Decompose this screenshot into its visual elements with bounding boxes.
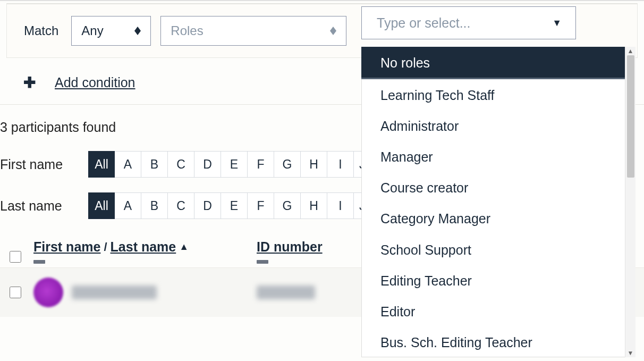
svg-marker-3 [330, 31, 336, 35]
letter-H[interactable]: H [301, 192, 327, 219]
scroll-up-icon: ▲ [628, 48, 634, 54]
dropdown-scrollbar[interactable]: ▲ ▼ [625, 47, 635, 357]
match-label: Match [24, 23, 58, 38]
letter-D[interactable]: D [194, 192, 221, 219]
role-option[interactable]: Learning Tech Staff [361, 79, 625, 110]
role-option[interactable]: No roles [361, 47, 625, 79]
last-name-letter-buttons: All A B C D E F G H I J [88, 192, 370, 219]
letter-D[interactable]: D [194, 151, 221, 178]
letter-F[interactable]: F [248, 151, 274, 178]
plus-icon[interactable]: ✚ [23, 74, 36, 91]
participant-id-redacted [257, 286, 315, 299]
first-name-filter-label: First name [0, 157, 79, 172]
letter-E[interactable]: E [221, 151, 248, 178]
letter-G[interactable]: G [274, 192, 301, 219]
letter-C[interactable]: C [168, 151, 194, 178]
role-combo-input[interactable]: ▼ [361, 6, 576, 39]
avatar [33, 278, 63, 307]
letter-C[interactable]: C [168, 192, 194, 219]
role-option-list: No rolesLearning Tech StaffAdministrator… [361, 47, 625, 357]
sort-by-last-name[interactable]: Last name [111, 239, 176, 255]
letter-B[interactable]: B [141, 151, 168, 178]
letter-A[interactable]: A [115, 192, 141, 219]
select-all-checkbox[interactable] [10, 251, 21, 263]
filter-field-select[interactable]: Roles [160, 16, 346, 46]
letter-I[interactable]: I [327, 192, 354, 219]
first-name-letter-buttons: All A B C D E F G H I J [88, 151, 370, 178]
role-option[interactable]: Course creator [361, 172, 625, 203]
role-value-dropdown: ▼ No rolesLearning Tech StaffAdministrat… [361, 6, 635, 357]
role-option[interactable]: Category Manager [361, 203, 625, 233]
last-name-filter-label: Last name [0, 198, 79, 214]
sort-icon [330, 27, 336, 35]
filter-field-value: Roles [171, 23, 203, 38]
letter-G[interactable]: G [274, 151, 301, 178]
sort-asc-icon: ▲ [179, 241, 189, 253]
letter-F[interactable]: F [248, 192, 274, 219]
scroll-down-icon: ▼ [628, 350, 634, 356]
role-search-input[interactable] [376, 15, 552, 31]
letter-all[interactable]: All [88, 151, 115, 178]
role-option[interactable]: Bus. Sch. Editing Teacher [361, 326, 625, 357]
svg-marker-1 [134, 31, 141, 35]
letter-H[interactable]: H [301, 151, 327, 178]
row-checkbox[interactable] [10, 287, 21, 298]
sort-by-id-number[interactable]: ID number [257, 239, 363, 255]
letter-B[interactable]: B [141, 192, 168, 219]
svg-marker-2 [330, 27, 336, 31]
svg-marker-0 [134, 27, 141, 31]
column-separator: / [104, 240, 107, 254]
match-mode-select[interactable]: Any [71, 16, 151, 46]
match-mode-value: Any [81, 23, 103, 38]
role-option[interactable]: Manager [361, 141, 625, 172]
role-option[interactable]: Administrator [361, 110, 625, 141]
role-option[interactable]: School Support [361, 234, 625, 265]
scrollbar-thumb[interactable] [627, 55, 634, 178]
sort-icon [134, 27, 141, 35]
role-option[interactable]: Editor [361, 296, 625, 326]
letter-A[interactable]: A [115, 151, 141, 178]
collapse-column-icon[interactable] [33, 260, 45, 264]
letter-I[interactable]: I [327, 151, 354, 178]
letter-all[interactable]: All [88, 192, 115, 219]
participant-name-redacted [72, 286, 157, 299]
sort-by-first-name[interactable]: First name [33, 239, 100, 255]
role-option[interactable]: Editing Teacher [361, 265, 625, 296]
chevron-down-icon: ▼ [552, 18, 562, 29]
letter-E[interactable]: E [221, 192, 248, 219]
collapse-column-icon[interactable] [257, 260, 268, 264]
add-condition-link[interactable]: Add condition [55, 75, 135, 90]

-=-=-

■ Required action
Where the string "select" appears in a line of the listing, copy that line.

■ Written solution
select-all-checkbox[interactable] [10, 251, 21, 263]
filter-field-select[interactable]: Roles [160, 16, 346, 46]
match-mode-select[interactable]: Any [71, 16, 151, 46]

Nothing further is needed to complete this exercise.